In his first game with the Cubs, Jenkins slugged a home run and won in relief. He was inserted in the rotation later in the year, winning six games. In 1967 he won twenty games for the first time. He followed with 20, 21, 22, 24, and 20 wins the next five years, through 1972. In 1971 he earned the Cy Young award (24-13, 2.77, 263 K’s). His string of 20-win seasons ended in 1973 (14-16), and the Cubs dealt him to the Rangers for young Bill Madlock. With Texas in ’74, Jenkins won a career-high 25 games and was voted the Comeback Player of the Year. In his first start with Texas, he blanked their rival Oakland A’s, 2-0, on one hit.

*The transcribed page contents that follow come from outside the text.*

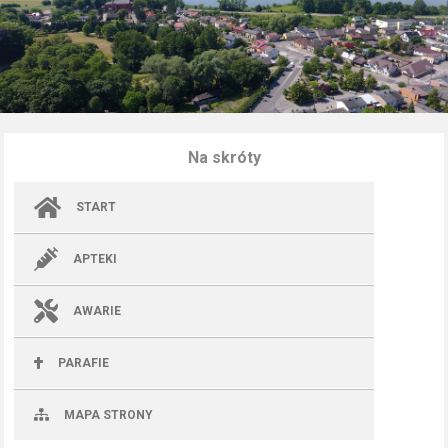
Na skróty
START
APTEKI
AWARIE
PARAFIE
MAPA STRONY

After winning 17 games for the Rangers in 1975, he was again traded, this time to defending AL champ Boston. He was never at home with the Sox, and struggled to a 22-21 record in two seasons. Once again he was shipped to Texas, where he anchored a staff that included fellow castoffs Jon Matlack, Doyle Alexander, and Gaylord Perry. Jenkins went 51-42 in his four-season, second-stint with Texas. The lowlight of the time with Texas comes on August 25, 1980, in Toronto, when Jenkins is arrested for possession of cocaine, at Exhibition Stadium. The ensuing publicity and brief trial cause a stir in Canada, where Jenkins is a hero. Finally, a sympathetic judge waves a guily verdict and exonerates Jenkins. MLB suspends Jenkins in September, but that ruling is also overturned after an arbitrator dismisses the claim.
After the ’81 season, Jenkins was a free agent and few teams showed interest. In a homecoming story, the Cubs took a chance on the 38-year old right-hander, signing their old ace. In ’82 he showed some flashes of his old success, winning 14 games and posting a 3.15 ERA. He finished up in 1983, struggling and ending up in the Cubs bullpen.
His career was marked by his incredible durability and control. He struck out more than 3,000 batters and is the only man to do so while also allowing less than 1,000 walks. In 1991 he was inducted into the Hall of Fame.